From what I understand people, even with out our gut issues, have problems absorbing vitamin D3 tablets.  What others have done with the tablets to increase chances of absorption is drink or eat a fat, such as olive oil, with the D tablet.  Fish oil is a fat, so imagine that could help.  It wouldn't be a bad idea to eat some aged cheese such as dutch gouda, or an egg with also.  

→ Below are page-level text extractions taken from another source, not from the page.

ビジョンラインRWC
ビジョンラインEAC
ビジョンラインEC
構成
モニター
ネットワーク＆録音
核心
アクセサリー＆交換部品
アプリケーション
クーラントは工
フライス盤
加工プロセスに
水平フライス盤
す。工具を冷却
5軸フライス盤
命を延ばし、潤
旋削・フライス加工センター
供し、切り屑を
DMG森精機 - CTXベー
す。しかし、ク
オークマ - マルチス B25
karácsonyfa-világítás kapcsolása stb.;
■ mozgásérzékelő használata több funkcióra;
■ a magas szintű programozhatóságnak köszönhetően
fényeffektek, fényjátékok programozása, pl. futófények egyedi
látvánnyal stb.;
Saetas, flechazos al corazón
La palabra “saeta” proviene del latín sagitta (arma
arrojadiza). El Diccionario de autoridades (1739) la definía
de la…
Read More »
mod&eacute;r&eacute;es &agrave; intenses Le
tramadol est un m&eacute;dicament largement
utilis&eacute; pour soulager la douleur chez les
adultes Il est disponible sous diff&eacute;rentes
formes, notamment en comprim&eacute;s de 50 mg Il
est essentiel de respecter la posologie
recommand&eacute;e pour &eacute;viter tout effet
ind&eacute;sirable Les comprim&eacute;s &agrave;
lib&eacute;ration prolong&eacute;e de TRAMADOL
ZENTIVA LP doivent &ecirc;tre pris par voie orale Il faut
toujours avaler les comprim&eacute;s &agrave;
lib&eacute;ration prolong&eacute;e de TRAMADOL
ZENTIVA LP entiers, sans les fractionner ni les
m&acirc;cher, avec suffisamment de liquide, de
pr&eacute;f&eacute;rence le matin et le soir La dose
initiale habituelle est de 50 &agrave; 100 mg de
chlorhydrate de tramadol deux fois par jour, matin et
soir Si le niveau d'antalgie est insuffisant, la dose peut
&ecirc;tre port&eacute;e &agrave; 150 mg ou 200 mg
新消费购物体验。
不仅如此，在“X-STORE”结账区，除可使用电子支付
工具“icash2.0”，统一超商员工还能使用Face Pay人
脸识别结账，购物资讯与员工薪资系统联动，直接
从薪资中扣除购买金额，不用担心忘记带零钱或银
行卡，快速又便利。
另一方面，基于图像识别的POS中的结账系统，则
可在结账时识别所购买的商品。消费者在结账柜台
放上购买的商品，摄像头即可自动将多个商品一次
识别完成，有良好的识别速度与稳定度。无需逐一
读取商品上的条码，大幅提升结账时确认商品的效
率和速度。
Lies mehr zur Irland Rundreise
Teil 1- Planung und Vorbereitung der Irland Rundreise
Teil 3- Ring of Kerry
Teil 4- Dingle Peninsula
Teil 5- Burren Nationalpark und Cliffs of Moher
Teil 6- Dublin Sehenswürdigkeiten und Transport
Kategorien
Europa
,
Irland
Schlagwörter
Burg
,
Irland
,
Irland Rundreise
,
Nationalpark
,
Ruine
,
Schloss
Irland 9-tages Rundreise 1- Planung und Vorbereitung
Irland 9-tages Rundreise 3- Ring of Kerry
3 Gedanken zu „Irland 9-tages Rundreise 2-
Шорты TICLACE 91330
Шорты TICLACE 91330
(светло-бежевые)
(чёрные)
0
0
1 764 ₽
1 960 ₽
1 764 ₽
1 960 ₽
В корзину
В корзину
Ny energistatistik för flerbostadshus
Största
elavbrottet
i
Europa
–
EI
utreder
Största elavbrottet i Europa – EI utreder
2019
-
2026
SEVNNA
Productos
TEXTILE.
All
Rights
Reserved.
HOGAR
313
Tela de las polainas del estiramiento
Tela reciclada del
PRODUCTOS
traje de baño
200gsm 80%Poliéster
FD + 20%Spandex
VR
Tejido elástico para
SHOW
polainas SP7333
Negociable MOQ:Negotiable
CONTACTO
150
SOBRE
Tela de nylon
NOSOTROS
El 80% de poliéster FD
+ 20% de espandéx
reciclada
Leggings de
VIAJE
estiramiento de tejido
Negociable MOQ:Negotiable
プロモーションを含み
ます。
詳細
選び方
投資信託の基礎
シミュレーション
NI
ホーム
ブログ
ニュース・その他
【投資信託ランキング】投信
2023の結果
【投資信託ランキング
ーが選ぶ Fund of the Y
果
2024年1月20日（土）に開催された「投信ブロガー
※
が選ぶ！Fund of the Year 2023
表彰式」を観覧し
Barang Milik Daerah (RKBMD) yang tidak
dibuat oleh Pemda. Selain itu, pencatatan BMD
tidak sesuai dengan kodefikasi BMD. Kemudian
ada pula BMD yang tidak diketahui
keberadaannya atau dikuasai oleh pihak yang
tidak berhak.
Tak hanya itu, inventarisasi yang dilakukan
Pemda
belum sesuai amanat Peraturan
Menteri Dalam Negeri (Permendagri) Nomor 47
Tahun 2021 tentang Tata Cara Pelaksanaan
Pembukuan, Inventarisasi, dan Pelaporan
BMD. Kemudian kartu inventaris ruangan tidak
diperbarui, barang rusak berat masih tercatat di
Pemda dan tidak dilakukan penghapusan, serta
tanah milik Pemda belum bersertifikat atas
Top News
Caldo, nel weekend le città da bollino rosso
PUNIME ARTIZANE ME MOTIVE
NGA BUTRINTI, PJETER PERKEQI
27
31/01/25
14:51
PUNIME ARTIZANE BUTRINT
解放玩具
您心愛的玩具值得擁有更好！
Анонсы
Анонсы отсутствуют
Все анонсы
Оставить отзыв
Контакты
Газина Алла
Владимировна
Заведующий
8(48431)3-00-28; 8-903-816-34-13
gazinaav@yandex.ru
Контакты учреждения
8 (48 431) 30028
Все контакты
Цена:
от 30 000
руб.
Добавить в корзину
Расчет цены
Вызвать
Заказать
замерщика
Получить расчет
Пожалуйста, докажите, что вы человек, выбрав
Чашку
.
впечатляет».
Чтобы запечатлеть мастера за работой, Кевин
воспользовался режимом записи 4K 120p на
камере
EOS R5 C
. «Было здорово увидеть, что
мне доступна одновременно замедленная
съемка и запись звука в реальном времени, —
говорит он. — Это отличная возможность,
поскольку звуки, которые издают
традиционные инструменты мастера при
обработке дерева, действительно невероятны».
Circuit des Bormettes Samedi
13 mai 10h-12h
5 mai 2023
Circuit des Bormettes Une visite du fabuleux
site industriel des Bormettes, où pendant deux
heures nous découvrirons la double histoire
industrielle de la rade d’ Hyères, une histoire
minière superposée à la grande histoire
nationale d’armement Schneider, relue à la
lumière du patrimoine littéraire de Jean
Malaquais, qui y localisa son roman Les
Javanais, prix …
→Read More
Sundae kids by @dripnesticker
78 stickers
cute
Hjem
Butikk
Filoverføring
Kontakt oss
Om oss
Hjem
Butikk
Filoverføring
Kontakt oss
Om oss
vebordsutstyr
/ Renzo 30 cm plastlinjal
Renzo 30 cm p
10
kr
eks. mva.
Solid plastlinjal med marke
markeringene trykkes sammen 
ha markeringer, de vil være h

Ultimately, the only way to find out if the vitamin D tablet is being absorbed is to test.  After around 3 months of taking the vitamin D3 tablets you'll want to see if testing D3 levels are higher, and within the range you are looking for.


----------



## PsychoJane (May 30, 2012)

I do take these supplements. Actually, I don't know if you are talking about taking individual vitamin D and individual omega 3 oil cap? I'm saying that since the ones I take are already that way; you have D3 and OMG-3 together available in oil that you take with a spoon or in mint gel cap. If such products are not available, doing the vitamin  D3 and fish oil separately can would probably do the trick as http://www.ascentahealth.com/products/human/nutrasea-d/well!


----------



## retes231 (May 30, 2012)

I think its fine to take both of these at the same time. I don't see any ill effects of taking these two at the same time.


----------



## bangarang (May 30, 2012)

Yes take both at the same time, since vitamin D is a fat soluble vitamin, it'll probably absorb alot better since fish oil and vitamin D pills contain fat, so both of them together more fat for better absorbing.


----------



## sid (May 31, 2012)

I have not been taking any supplements at all...but after coming on to this forum, I realised vitamin D was really important for me in this condition. So I thought i would take seven seas cod liver oil capsules....as they contain both the omega 3 fatty acids and qlso vitamin D. But I also heard lot of ill effects of it..mainly something with the risk of high intake of vitamin A....thus a li'l worried wether I should take it or not.

Another question which I wanted to ask was..is it possible to get enough vitamin D from sunlight itself ?? I am always under the sun, mainly running playing soccer and cricket....and in any case its sunny all the time here.


----------



## dare651 (May 31, 2012)

Take both. It won't really matter. This vitamins doesn't really affect each other.


----------



## Beach (May 31, 2012)

sid said:


> I have not been taking any supplements at all...but after coming on to this forum, I realised vitamin D was really important for me in this condition. So I thought i would take seven seas cod liver oil capsules....as they contain both the omega 3 fatty acids and qlso vitamin D. But I also heard lot of ill effects of it..mainly something with the risk of high intake of vitamin A....thus a li'l worried wether I should take it or not.
> 
> Another question which I wanted to ask was..is it possible to get enough vitamin D from sunlight itself ?? I am always under the sun, mainly running playing soccer and cricket....and in any case its sunny all the time here.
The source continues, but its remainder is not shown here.